Weather conditions can play a big role when consumers are planning to purchase a car or a home.
That’s the message from a paper published this month and co-authored by Jorge Silva-Risso, an associate professor of marketing at the University of California, Riverside’s School of Business Administration.
Among the authors’ findings, which control for seasonality:
- A 20 degree increase in temperature equaled an 8.5 percent increase in convertibles sold.
- In the two to three weeks following a snow storm of about 10 inches, the percentage of four-wheel-drive vehicles sold increased 6 percent.
- A 20-degree increase in temperature leads to a 2.1 percent reduction of black vehicles sold. And moving from overcast to clear weather reduces the sale of black vehicles by 5.6 percent.

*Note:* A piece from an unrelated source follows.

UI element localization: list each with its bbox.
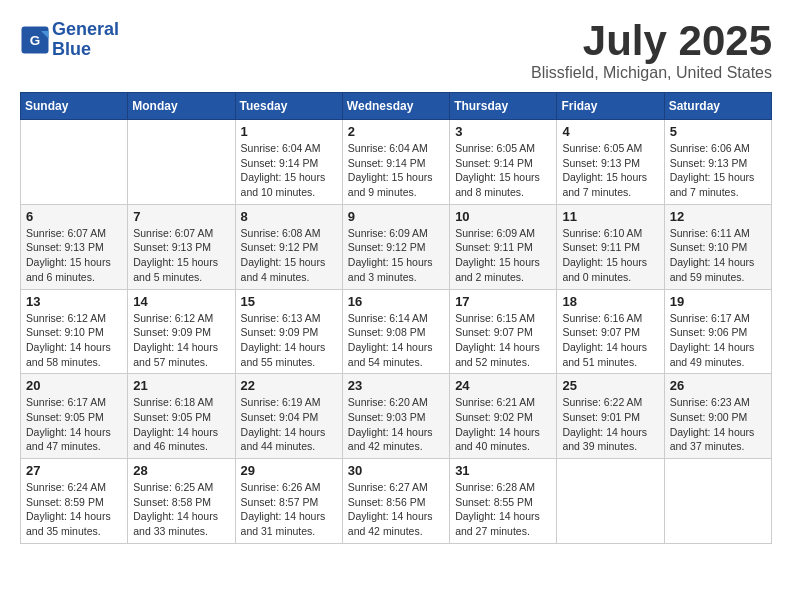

- A swimming pool can increase the value of a home by $1,600 if it’s sold in the summer instead of the winter.
“People often talk about impulse buying,” Silva-Risso said. “Our research shows it is real. Our research also shows that under certain conditions consumers would do best to avoid that impulse.”
Silva-Risso, who has been at UC Riverside since 2003, previously worked at J.D. Power and Associates and has done contract work for General Motors, Chrysler, Ford, Honda, Toyota and BMW.
He co-authored the paper with Meghan R. Busse, an associate professor at Northwestern University, Devin G. Pope, an associate professor at the University of Chicago, and Jaren C. Pope, an assistant professor at Brigham Young University.
The paper, called “Projection Bias in the Car and Housing Markets,” is part of a working paper series published by the National Bureau of Economic Research.
Projection bias refers to the tendency to overpredict the degree to which future tastes will resemble current tastes. For example, the popular adage “never shop on an empty stomach” is a caution against projection bias: consumers are likely to overpredict the degree their future selves will appreciate the purchases that their current selves crave.
For this paper the authors used data from more than 40 million new and used vehicle transactions. That represented a sample of about 20 percent of all new car dealerships in the United States from Jan. 1, 2001 to Dec. 31, 2008. The housing dataset included more than 4 million single-family residential properties that sold in the United States between 1998 and 2008.
From a policy perspective, the results of the paper suggest that consumers would benefit from laws designed to help them better evaluate their decisions. For example, laws that allow consumers a “cooling-off period” for durable goods or goods for which consumers sign extended contracts may provide significant benefits.
The Federal Trade Commission has a “cooling-off rule” to deal with high pressure sale situations such as door-to-door sales. However, the rule does not apply to real estate and automobile sales even though there clearly can be high-pressure sale situations for costly items.
The authors’ findings also suggest that projection bias may be prevalent in other important decisions – such as whether to get married, take a job or have a baby – that are similarly distinguished by having large stakes, state-dependent utility, and low-frequency decision-making.